(Extracted page text data)
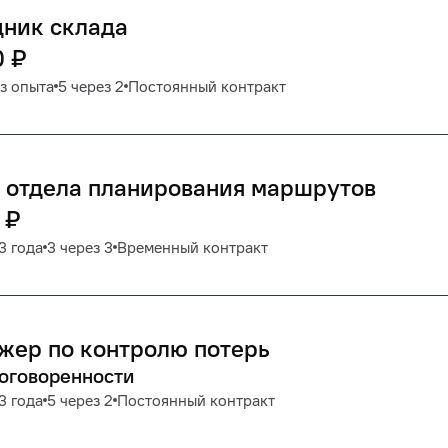
дник склада
0
₽
з опыта
5 через 2
Постоянный контракт
 отдела планирования маршрутов
₽
3 года
3 через 3
Временный контракт
жер по контролю потерь
договоренности
3 года
5 через 2
Постоянный контракт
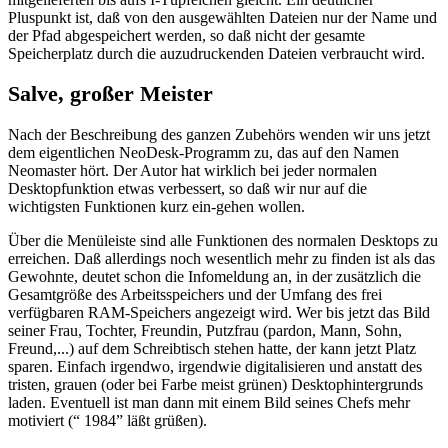
Pluspunkt ist, daß von den ausgewählten Dateien nur der Name und
der Pfad abgespeichert werden, so daß nicht der gesamte
Speicherplatz durch die auzudruckenden Dateien verbraucht wird.
Salve, großer Meister
Nach der Beschreibung des ganzen Zubehörs wenden wir uns jetzt
dem eigentlichen NeoDesk-Programm zu, das auf den Namen
Neomaster hört. Der Autor hat wirklich bei jeder normalen
Desktopfunktion etwas verbessert, so daß wir nur auf die
wichtigsten Funktionen kurz ein-gehen wollen.
Über die Menüleiste sind alle Funktionen des normalen Desktops zu
erreichen. Daß allerdings noch wesentlich mehr zu finden ist als das
Gewohnte, deutet schon die Infomeldung an, in der zusätzlich die
Gesamtgröße des Arbeitsspeichers und der Umfang des frei
verfügbaren RAM-Speichers angezeigt wird. Wer bis jetzt das Bild
seiner Frau, Tochter, Freundin, Putzfrau (pardon, Mann, Sohn,
Freund,...) auf dem Schreibtisch stehen hatte, der kann jetzt Platz
sparen. Einfach irgendwo, irgendwie digitalisieren und anstatt des
tristen, grauen (oder bei Farbe meist grünen) Desktophintergrunds
laden. Eventuell ist man dann mit einem Bild seines Chefs mehr
motiviert (“ 1984” läßt grüßen).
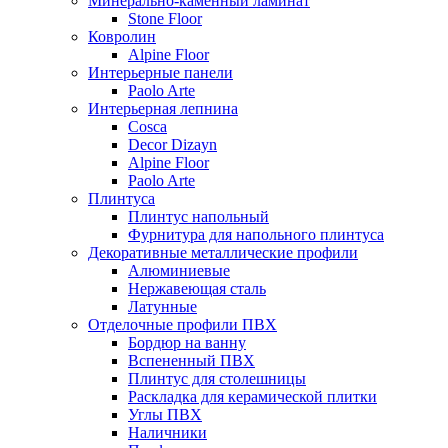
Минерально-каменный ламинат
Stone Floor
Ковролин
Alpine Floor
Интерьерные панели
Paolo Arte
Интерьерная лепнина
Cosca
Decor Dizayn
Alpine Floor
Paolo Arte
Плинтуса
Плинтус напольный
Фурнитура для напольного плинтуса
Декоративные металлические профили
Алюминиевые
Нержавеющая сталь
Латунные
Отделочные профили ПВХ
Бордюр на ванну
Вспененный ПВХ
Плинтус для столешницы
Раскладка для керамической плитки
Углы ПВХ
Наличники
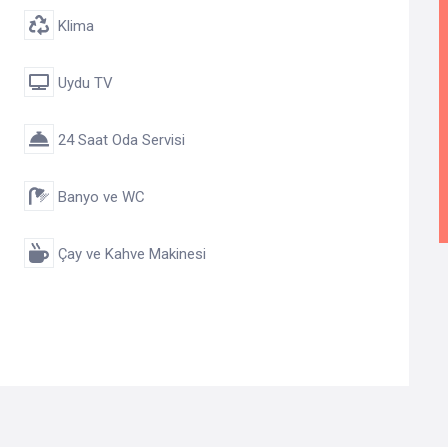
Klima
Uydu TV
24 Saat Oda Servisi
Banyo ve WC
Çay ve Kahve Makinesi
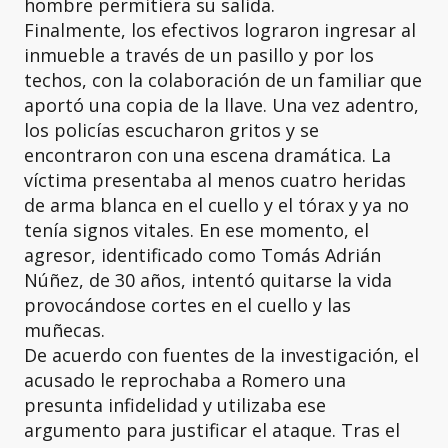
hombre permitiera su salida.
Finalmente, los efectivos lograron ingresar al
inmueble a través de un pasillo y por los
techos, con la colaboración de un familiar que
aportó una copia de la llave. Una vez adentro,
los policías escucharon gritos y se
encontraron con una escena dramática. La
víctima presentaba al menos cuatro heridas
de arma blanca en el cuello y el tórax y ya no
tenía signos vitales. En ese momento, el
agresor, identificado como Tomás Adrián
Núñez, de 30 años, intentó quitarse la vida
provocándose cortes en el cuello y las
muñecas.
De acuerdo con fuentes de la investigación, el
acusado le reprochaba a Romero una
presunta infidelidad y utilizaba ese
argumento para justificar el ataque. Tras el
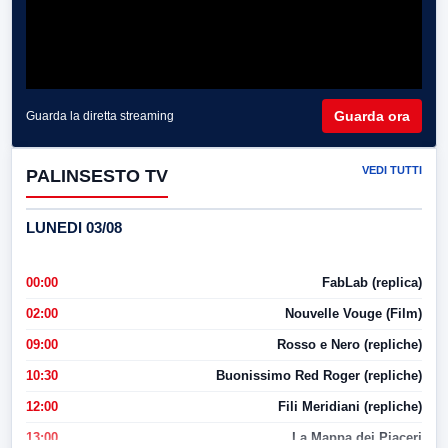
Guarda ora
Guarda la diretta streaming
VEDI TUTTI
PALINSESTO TV
LUNEDI 03/08
00:00
FabLab (replica)
02:00
Nouvelle Vouge (Film)
09:00
Rosso e Nero (repliche)
10:30
Buonissimo Red Roger (repliche)
12:00
Fili Meridiani (repliche)
13:00
La Mappa dei Piaceri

## ACTIVITY:
The data must be repeated exactly. Any pictures in it are to be left out.

## ANSWER SPACE:
дник склада
0
₽
з опыта
5 через 2
Постоянный контракт
 отдела планирования маршрутов
₽
3 года
3 через 3
Временный контракт
жер по контролю потерь
договоренности
3 года
5 через 2
Постоянный контракт
Pluspunkt ist, daß von den ausgewählten Dateien nur der Name und
der Pfad abgespeichert werden, so daß nicht der gesamte
Speicherplatz durch die auzudruckenden Dateien verbraucht wird.
Salve, großer Meister
Nach der Beschreibung des ganzen Zubehörs wenden wir uns jetzt
dem eigentlichen NeoDesk-Programm zu, das auf den Namen
Neomaster hört. Der Autor hat wirklich bei jeder normalen
Desktopfunktion etwas verbessert, so daß wir nur auf die
wichtigsten Funktionen kurz ein-gehen wollen.
Über die Menüleiste sind alle Funktionen des normalen Desktops zu
erreichen. Daß allerdings noch wesentlich mehr zu finden ist als das
Gewohnte, deutet schon die Infomeldung an, in der zusätzlich die
Gesamtgröße des Arbeitsspeichers und der Umfang des frei
verfügbaren RAM-Speichers angezeigt wird. Wer bis jetzt das Bild
seiner Frau, Tochter, Freundin, Putzfrau (pardon, Mann, Sohn,
Freund,...) auf dem Schreibtisch stehen hatte, der kann jetzt Platz
sparen. Einfach irgendwo, irgendwie digitalisieren und anstatt des
tristen, grauen (oder bei Farbe meist grünen) Desktophintergrunds
laden. Eventuell ist man dann mit einem Bild seines Chefs mehr
motiviert (“ 1984” läßt grüßen).
Минерально-каменный ламинат
Stone Floor
Ковролин
Alpine Floor
Интерьерные панели
Paolo Arte
Интерьерная лепнина
Cosca
Decor Dizayn
Alpine Floor
Paolo Arte
Плинтуса
Плинтус напольный
Фурнитура для напольного плинтуса
Декоративные металлические профили
Алюминиевые
Нержавеющая сталь
Латунные
Отделочные профили ПВХ
Бордюр на ванну
Вспененный ПВХ
Плинтус для столешницы
Раскладка для керамической плитки
Углы ПВХ
Наличники
Klima
Uydu TV
24 Saat Oda Servisi
Banyo ve WC
Çay ve Kahve Makinesi
hombre permitiera su salida.
Finalmente, los efectivos lograron ingresar al
inmueble a través de un pasillo y por los
techos, con la colaboración de un familiar que
aportó una copia de la llave. Una vez adentro,
los policías escucharon gritos y se
encontraron con una escena dramática. La
víctima presentaba al menos cuatro heridas
de arma blanca en el cuello y el tórax y ya no
tenía signos vitales. En ese momento, el
agresor, identificado como Tomás Adrián
Núñez, de 30 años, intentó quitarse la vida
provocándose cortes en el cuello y las
muñecas.
De acuerdo con fuentes de la investigación, el
acusado le reprochaba a Romero una
presunta infidelidad y utilizaba ese
argumento para justificar el ataque. Tras el
Guarda ora
Guarda la diretta streaming
VEDI TUTTI
PALINSESTO TV
LUNEDI 03/08
00:00
FabLab (replica)
02:00
Nouvelle Vouge (Film)
09:00
Rosso e Nero (repliche)
10:30
Buonissimo Red Roger (repliche)
12:00
Fili Meridiani (repliche)
13:00
La Mappa dei Piaceri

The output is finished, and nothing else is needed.